- _PROBLEM REQUIREMENTS_:
Scan the data beneath this task and copy each line that includes "item".

┌─ TASK MATERIAL

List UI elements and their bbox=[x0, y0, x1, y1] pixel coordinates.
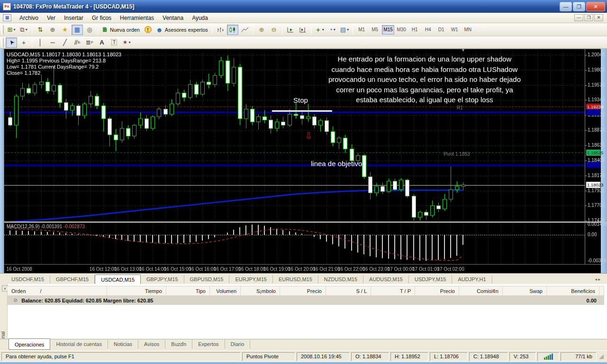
line-studies-toolbar: ➤ ＋ │ ─ ╱ ⫻E ≣F A T ✶▾ bbox=[0, 36, 607, 49]
chart-tab-audusdm15[interactable]: AUDUSD,M15 bbox=[363, 275, 409, 284]
sell-entry-arrow-icon[interactable]: ⇩ bbox=[305, 130, 313, 142]
chart-annotation-note[interactable]: He entrado por la formacion de una long … bbox=[319, 54, 530, 105]
text-label-button[interactable]: T bbox=[109, 37, 120, 48]
column-header-tipo[interactable]: Tipo bbox=[166, 286, 210, 295]
chart-shift-button[interactable] bbox=[297, 25, 308, 35]
menu-item-archivo[interactable]: Archivo bbox=[15, 13, 43, 23]
equidistant-channel-button[interactable]: ⫻E bbox=[72, 37, 83, 48]
period-button-h1[interactable]: H1 bbox=[408, 25, 421, 35]
pane-separator[interactable] bbox=[4, 222, 601, 223]
profiles-button[interactable]: ⧉▾ bbox=[18, 25, 29, 35]
minimize-button[interactable]: — bbox=[560, 2, 572, 11]
zoom-in-button[interactable]: ⊕ bbox=[256, 25, 267, 35]
menu-item-ver[interactable]: Ver bbox=[43, 13, 60, 23]
column-header-volumen[interactable]: Volumen bbox=[210, 286, 241, 295]
new-order-icon: 🗎 bbox=[102, 26, 108, 33]
period-button-mn[interactable]: MN bbox=[462, 25, 474, 35]
period-button-w1[interactable]: W1 bbox=[448, 25, 461, 35]
period-button-m30[interactable]: M30 bbox=[395, 25, 408, 35]
chart-tab-eurusdm15[interactable]: EURUSD,M15 bbox=[273, 275, 318, 284]
terminal-tab-diario[interactable]: Diario bbox=[225, 339, 251, 349]
chart-tab-eurjpym15[interactable]: EURJPY,M15 bbox=[229, 275, 272, 284]
toolbar-grip[interactable] bbox=[1, 25, 4, 35]
mdi-close-button[interactable]: ✕ bbox=[594, 14, 603, 21]
bar-chart-icon bbox=[217, 27, 224, 33]
new-order-button[interactable]: 🗎 Nueva orden bbox=[100, 25, 141, 35]
column-header-precio[interactable]: Precio bbox=[280, 286, 326, 295]
cursor-tool-button[interactable]: ➤ bbox=[6, 37, 17, 48]
column-header-comisin[interactable]: Comisi¢n bbox=[459, 286, 503, 295]
chart-tab-usdjpym15[interactable]: USDJPY,M15 bbox=[409, 275, 452, 284]
navigator-button[interactable]: ★ bbox=[59, 25, 71, 35]
periods-button[interactable]: ◔▾ bbox=[326, 25, 338, 35]
expert-advisors-button[interactable]: ☻ Asesores expertos bbox=[154, 25, 209, 35]
terminal-button[interactable]: ▦ bbox=[72, 25, 83, 35]
period-button-d1[interactable]: D1 bbox=[435, 25, 447, 35]
crosshair-tool-button[interactable]: ＋ bbox=[18, 37, 29, 48]
period-button-m1[interactable]: M1 bbox=[355, 25, 368, 35]
price-tick-label: 1.19340 bbox=[588, 97, 605, 102]
period-button-m15[interactable]: M15 bbox=[382, 25, 394, 35]
new-chart-button[interactable]: ⊞▾ bbox=[6, 25, 17, 35]
title-bar[interactable]: Fx 104708: FxPro MetaTrader 4 - [USDCAD,… bbox=[0, 0, 607, 13]
column-header-tiempo[interactable]: Tiempo bbox=[107, 286, 166, 295]
terminal-tab-operaciones[interactable]: Operaciones bbox=[9, 338, 50, 350]
menu-item-ayuda[interactable]: Ayuda bbox=[188, 13, 212, 23]
chart-tab-usdchfm15[interactable]: USDCHF,M15 bbox=[6, 275, 50, 284]
menu-item-herramientas[interactable]: Herramientas bbox=[116, 13, 158, 23]
column-header-orden[interactable]: Orden/ bbox=[8, 286, 107, 295]
period-button-h4[interactable]: H4 bbox=[422, 25, 434, 35]
vertical-line-button[interactable]: │ bbox=[35, 37, 46, 48]
alerts-button[interactable]: ! bbox=[142, 25, 154, 35]
column-header-beneficios[interactable]: Beneficios bbox=[547, 286, 599, 295]
auto-scroll-button[interactable] bbox=[285, 25, 296, 35]
chart-tab-nzdusdm15[interactable]: NZDUSD,M15 bbox=[318, 275, 363, 284]
bar-chart-button[interactable] bbox=[215, 25, 226, 35]
horizontal-line-button[interactable]: ─ bbox=[47, 37, 58, 48]
objective-text-label[interactable]: linea de objetivo bbox=[311, 160, 362, 168]
column-header-sl[interactable]: S / L bbox=[326, 286, 371, 295]
arrows-tool-button[interactable]: ✶▾ bbox=[121, 37, 132, 48]
restore-button[interactable]: ❐ bbox=[573, 2, 585, 11]
menu-item-insertar[interactable]: Insertar bbox=[60, 13, 88, 23]
chart-tab-audjpyh1[interactable]: AUDJPY,H1 bbox=[452, 275, 492, 284]
balance-row[interactable]: ⊘ Balance: 620.85 Equidad: 620.85 Margen… bbox=[8, 296, 604, 305]
terminal-tab-noticias[interactable]: Noticias bbox=[108, 339, 138, 349]
trendline-button[interactable]: ╱ bbox=[59, 37, 71, 48]
period-button-m5[interactable]: M5 bbox=[369, 25, 381, 35]
tab-scroll-arrows-icon[interactable]: ◂ ▸ bbox=[595, 277, 600, 284]
strategy-tester-button[interactable]: ◎ bbox=[84, 25, 95, 35]
close-button[interactable]: ✕ bbox=[586, 2, 605, 11]
candlestick-chart-button[interactable] bbox=[227, 25, 238, 35]
column-header-precio[interactable]: Precio bbox=[415, 286, 459, 295]
stop-text-label[interactable]: Stop bbox=[293, 96, 308, 104]
chart-tab-gbpusdm15[interactable]: GBPUSD,M15 bbox=[184, 275, 230, 284]
market-watch-button[interactable]: ⇅ bbox=[35, 25, 46, 35]
column-header-swap[interactable]: Swap bbox=[503, 286, 547, 295]
mdi-minimize-button[interactable]: — bbox=[574, 14, 583, 21]
data-window-button[interactable]: ⊕ bbox=[47, 25, 58, 35]
zoom-out-button[interactable]: ⊖ bbox=[268, 25, 280, 35]
chart-tab-usdcadm15[interactable]: USDCAD,M15 bbox=[95, 275, 141, 284]
column-header-smbolo[interactable]: S¡mbolo bbox=[241, 286, 280, 295]
fibonacci-button[interactable]: ≣F bbox=[84, 37, 95, 48]
line-chart-button[interactable] bbox=[239, 25, 251, 35]
menu-item-ventana[interactable]: Ventana bbox=[158, 13, 188, 23]
indicators-button[interactable]: ＋▾ bbox=[314, 25, 326, 35]
column-header-tp[interactable]: T / P bbox=[371, 286, 415, 295]
terminal-tab-expertos[interactable]: Expertos bbox=[192, 339, 225, 349]
text-tool-button[interactable]: A bbox=[96, 37, 108, 48]
chart-tab-gbpchfm15[interactable]: GBPCHF,M15 bbox=[50, 275, 95, 284]
resize-grip-icon[interactable]: ◢ bbox=[599, 353, 606, 360]
mdi-restore-button[interactable]: ❐ bbox=[584, 14, 593, 21]
expert-advisors-label: Asesores expertos bbox=[165, 27, 208, 33]
toolbar-grip[interactable] bbox=[1, 38, 4, 47]
terminal-tab-avisos[interactable]: Avisos bbox=[138, 339, 165, 349]
annotation-line: He entrado por la formacion de una long … bbox=[319, 54, 530, 64]
menu-item-grficos[interactable]: Gr ficos bbox=[88, 13, 116, 23]
chart-tab-gbpjpym15[interactable]: GBPJPY,M15 bbox=[141, 275, 184, 284]
terminal-tab-buzn[interactable]: Buzďn bbox=[165, 339, 192, 349]
templates-button[interactable]: ▤▾ bbox=[339, 25, 350, 35]
terminal-tab-historialdecuentas[interactable]: Historial de cuentas bbox=[50, 339, 108, 349]
chevron-down-icon: ▾ bbox=[13, 27, 15, 32]
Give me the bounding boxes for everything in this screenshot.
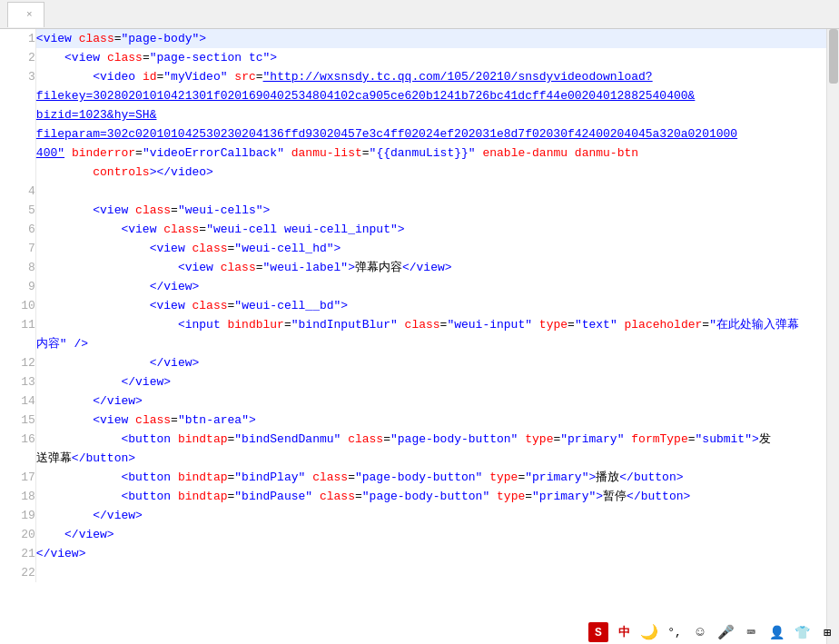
table-row: 8 <view class="weui-label">弹幕内容</view> — [0, 258, 826, 277]
line-number: 2 — [0, 48, 35, 67]
line-number: 1 — [0, 29, 35, 48]
table-row: 3 <video id="myVideo" src="http://wxsnsd… — [0, 67, 826, 182]
ime-punctuation-icon: °, — [665, 622, 685, 642]
table-row: 22 — [0, 563, 826, 582]
tab-close-button[interactable]: × — [26, 9, 33, 20]
code-line: </view> — [35, 525, 826, 544]
ime-grid-icon: ⊞ — [817, 622, 837, 642]
code-line — [35, 563, 826, 582]
table-row: 18 <button bindtap="bindPause" class="pa… — [0, 487, 826, 506]
line-number: 9 — [0, 277, 35, 296]
ime-moon-icon: 🌙 — [639, 622, 659, 642]
line-number: 16 — [0, 430, 35, 468]
table-row: 15 <view class="btn-area"> — [0, 411, 826, 430]
line-number: 13 — [0, 372, 35, 391]
ime-user-icon: 👤 — [766, 622, 786, 642]
table-row: 11 <input bindblur="bindInputBlur" class… — [0, 315, 826, 353]
line-number: 20 — [0, 525, 35, 544]
table-row: 1<view class="page-body"> — [0, 29, 826, 48]
table-row: 17 <button bindtap="bindPlay" class="pag… — [0, 468, 826, 487]
code-line: <video id="myVideo" src="http://wxsnsdy.… — [35, 67, 826, 182]
editor-scroll-area[interactable]: 1<view class="page-body">2 <view class="… — [0, 29, 826, 644]
line-number: 10 — [0, 296, 35, 315]
line-number: 8 — [0, 258, 35, 277]
scrollbar-thumb[interactable] — [829, 29, 838, 84]
code-line: <view class="weui-cell_hd"> — [35, 239, 826, 258]
code-line: </view> — [35, 372, 826, 391]
code-line: </view> — [35, 391, 826, 411]
code-editor: 1<view class="page-body">2 <view class="… — [0, 29, 839, 644]
title-bar: × — [0, 0, 839, 29]
ime-voice-icon: 🎤 — [716, 622, 735, 642]
code-line: <view class="weui-cell weui-cell_input"> — [35, 220, 826, 239]
table-row: 16 <button bindtap="bindSendDanmu" class… — [0, 430, 826, 468]
line-number: 5 — [0, 201, 35, 220]
code-line: </view> — [35, 506, 826, 525]
table-row: 19 </view> — [0, 506, 826, 525]
sogou-ime-icon: S — [588, 622, 608, 642]
table-row: 6 <view class="weui-cell weui-cell_input… — [0, 220, 826, 239]
table-row: 13 </view> — [0, 372, 826, 391]
code-line: </view> — [35, 353, 826, 372]
ime-chinese-icon: 中 — [614, 622, 634, 642]
code-line — [35, 182, 826, 201]
code-line: <view class="weui-label">弹幕内容</view> — [35, 258, 826, 277]
code-line: <view class="page-section tc"> — [35, 48, 826, 67]
line-number: 21 — [0, 544, 35, 563]
table-row: 14 </view> — [0, 391, 826, 411]
code-line: <button bindtap="bindSendDanmu" class="p… — [35, 430, 826, 468]
line-number: 19 — [0, 506, 35, 525]
line-number: 4 — [0, 182, 35, 201]
table-row: 2 <view class="page-section tc"> — [0, 48, 826, 67]
line-number: 11 — [0, 315, 35, 353]
ime-keyboard-icon: ⌨ — [741, 622, 761, 642]
code-line: </view> — [35, 277, 826, 296]
table-row: 12 </view> — [0, 353, 826, 372]
table-row: 21</view> — [0, 544, 826, 563]
code-line: <button bindtap="bindPause" class="page-… — [35, 487, 826, 506]
editor-tab[interactable]: × — [7, 2, 44, 27]
code-line: <view class="page-body"> — [35, 29, 826, 48]
code-table: 1<view class="page-body">2 <view class="… — [0, 29, 826, 582]
line-number: 15 — [0, 411, 35, 430]
table-row: 10 <view class="weui-cell__bd"> — [0, 296, 826, 315]
line-number: 18 — [0, 487, 35, 506]
table-row: 20 </view> — [0, 525, 826, 544]
line-number: 12 — [0, 353, 35, 372]
table-row: 4 — [0, 182, 826, 201]
line-number: 17 — [0, 468, 35, 487]
ime-skin-icon: 👕 — [792, 622, 812, 642]
system-tray: S 中 🌙 °, ☺ 🎤 ⌨ 👤 👕 ⊞ — [588, 622, 837, 642]
line-number: 6 — [0, 220, 35, 239]
line-number: 7 — [0, 239, 35, 258]
code-line: <input bindblur="bindInputBlur" class="w… — [35, 315, 826, 353]
code-line: <view class="btn-area"> — [35, 411, 826, 430]
table-row: 9 </view> — [0, 277, 826, 296]
line-number: 14 — [0, 391, 35, 411]
ime-emoji-icon: ☺ — [690, 622, 710, 642]
code-line: <view class="weui-cell__bd"> — [35, 296, 826, 315]
table-row: 7 <view class="weui-cell_hd"> — [0, 239, 826, 258]
code-line: <view class="weui-cells"> — [35, 201, 826, 220]
line-number: 3 — [0, 67, 35, 182]
editor-window: × 1<view class="page-body">2 <view class… — [0, 0, 839, 644]
code-line: <button bindtap="bindPlay" class="page-b… — [35, 468, 826, 487]
line-number: 22 — [0, 563, 35, 582]
code-line: </view> — [35, 544, 826, 563]
vertical-scrollbar[interactable] — [826, 29, 839, 644]
table-row: 5 <view class="weui-cells"> — [0, 201, 826, 220]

└─

- _ANSWER SPACE_:
menu-item-archivo[interactable]: Archivo bbox=[15, 13, 43, 23]
menu-item-ver[interactable]: Ver bbox=[43, 13, 60, 23]
menu-item-ayuda[interactable]: Ayuda bbox=[188, 13, 212, 23]
menu-item-herramientas[interactable]: Herramientas bbox=[116, 13, 158, 23]
menu-item-insertar[interactable]: Insertar bbox=[60, 13, 88, 23]
menu-item-ventana[interactable]: Ventana bbox=[158, 13, 188, 23]
menu-item-grficos[interactable]: Gr ficos bbox=[88, 13, 116, 23]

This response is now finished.